## Data to use:
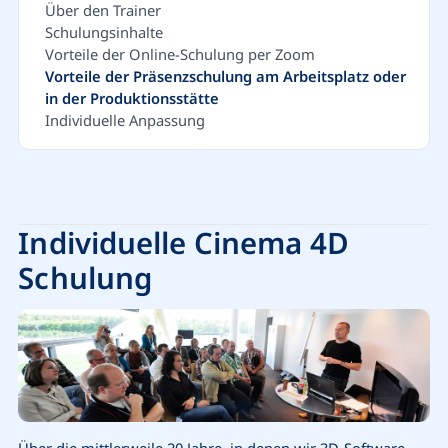
Über den Trainer
Schulungsinhalte
Vorteile der Online-Schulung per Zoom
Vorteile der Präsenzschulung am Arbeitsplatz oder
in der Produktionsstätte
Individuelle Anpassung
Individuelle Cinema 4D
Schulung
Über die mittlerweile 20 Jahre, in denen wir 3D-Software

## Problem details:
Beginning with the line that holds "in der Produktionsstätte" and ending with the last line of the material, retype each line exactly and output nothing else.

## Exercise answer:
in der Produktionsstätte
Individuelle Anpassung
Individuelle Cinema 4D
Schulung
Über die mittlerweile 20 Jahre, in denen wir 3D-Software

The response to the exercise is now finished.